It’s tough to know if it will happen again, but if it does, you should be prepared to draw the line. If it were me, I’d suggest to mother that we talk. If that doesn’t work, I’d suggest the two of you go to a third party, perhaps a counselor, to sort out your disagreements. But if she gets worse and becomes violent, I’d get out of there, and quickly, especially if she or her own mother has any history of violence..

Here’s my reasoning: it's unclear what’s going on with her. She’s certainly strung out somehow, as demonstrated by her not taking care of the house to a minimum degree. Perhaps she’s drinking. If so, maybe more recently. Maybe she has an emotional illness that’s getting worse as she gets older and more bitter, perhaps centering on losing her youth to her pregnancy at 18. Maybe things are getting worse because her relationship with her boyfriend isn’t working.

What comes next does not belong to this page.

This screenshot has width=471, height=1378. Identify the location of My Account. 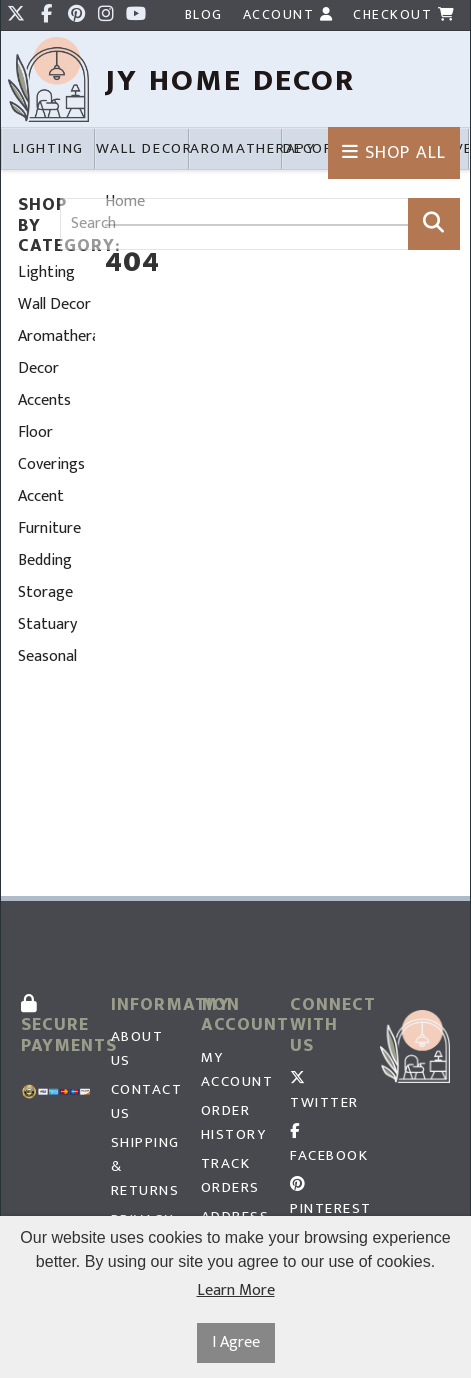 (236, 1070).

The question is whether she’s stable or getting worse. It seems like the latter from what you say (I don’t understand the last sentence of your first paragraph). It may also be that as you get older and threaten to go off and have your own life, she feels abandoned, worsening the situation.

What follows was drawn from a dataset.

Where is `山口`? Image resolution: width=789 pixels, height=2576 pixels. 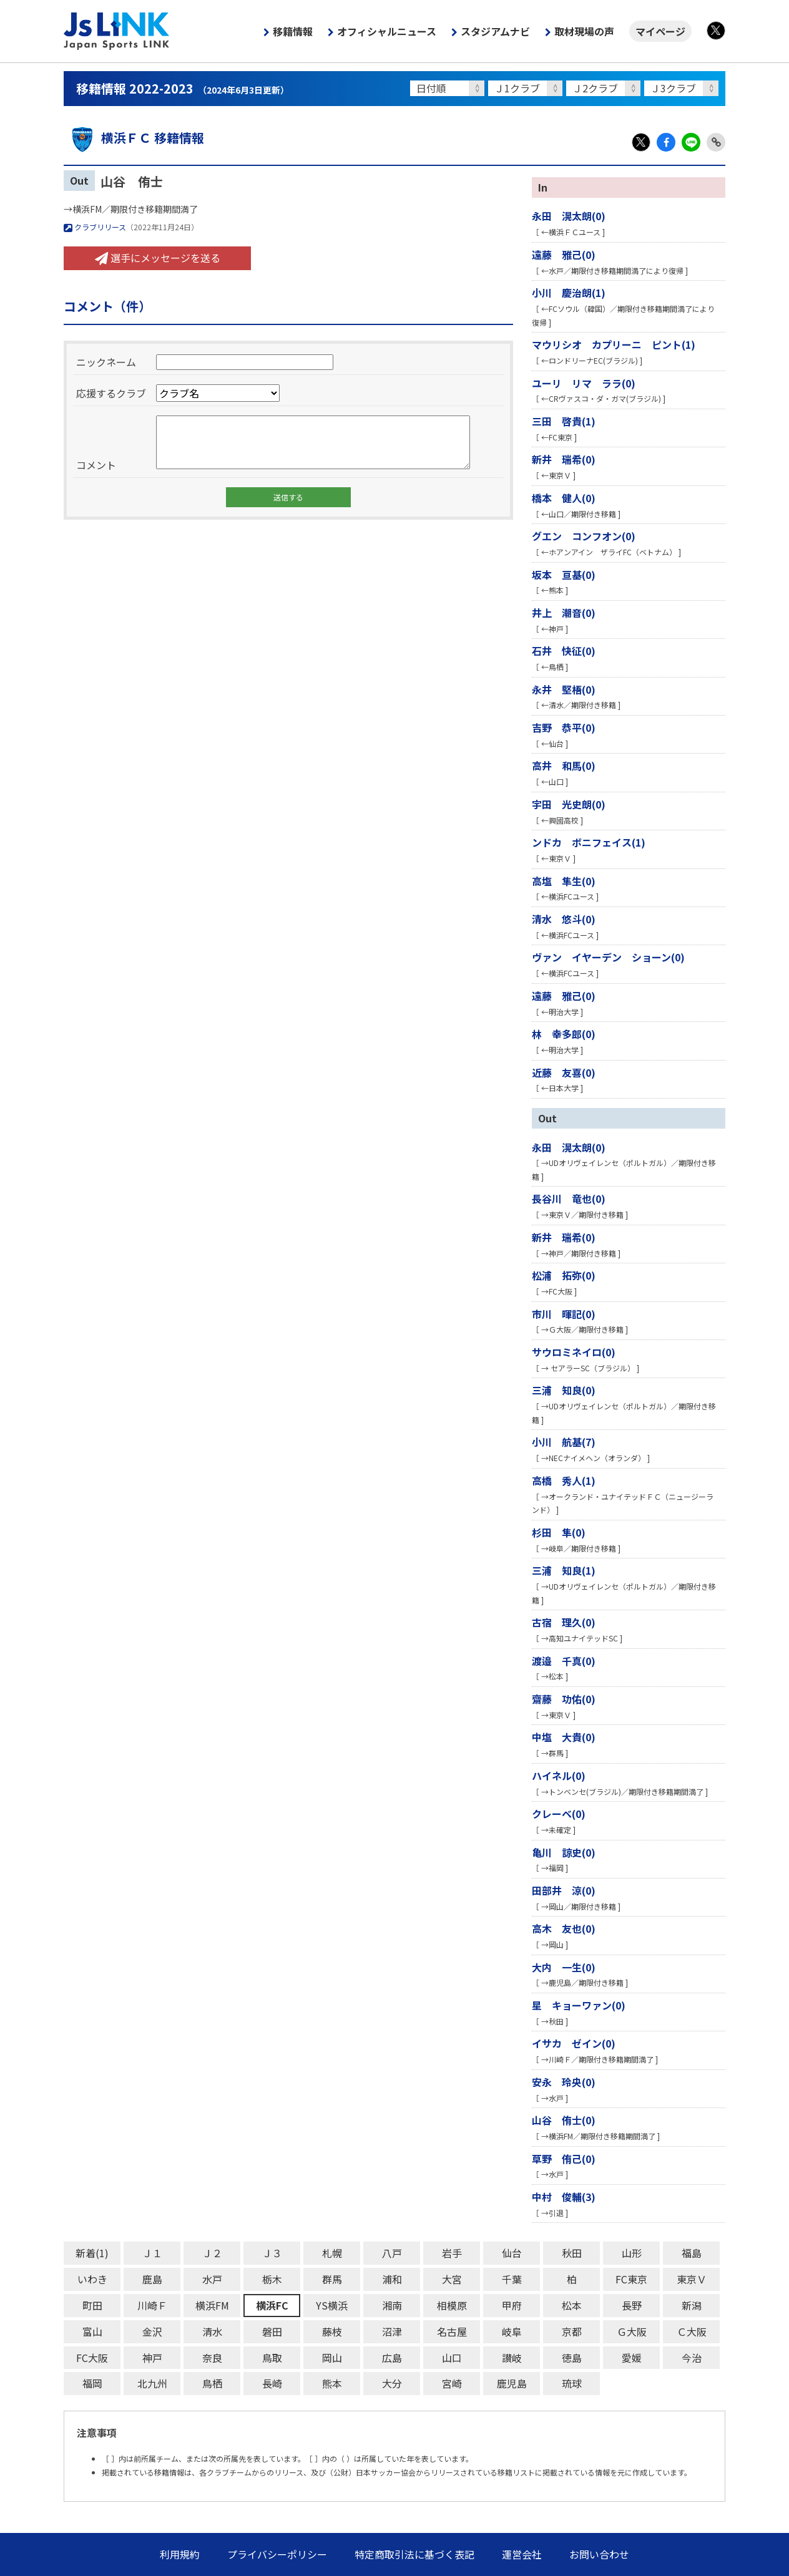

I’m concerned that you’re scared by her sometimes. Perhaps this is telling you something, about your need to protect yourself, both physically and emotionally. Make a plan as to what you’d do if it were necessary to leave. With luck, you’ll never have to act on it. But plans are good to have, “just in case.”

I don’t know how old you are, but if you’re 18 or so, maybe she’s jealous of your freedom compared to her own at that age. So don’t throw anything in her face. Just ask for, and quietly demand, respect that any human being would be given. With luck, she’ll realize that she needs to handle her stresses in a way that does not include dumping on you.

One final thing: as to your loneliness during the day, you’ll need to figure out how much of this is her problem, versus your having to branch out into the world more, and solve it on your own. Just make sure that if you do, you don’t repeat your mother’s teenage experience!


Sincerely,

Dr. P.

P. S. Get back to me if there’s more to discuss.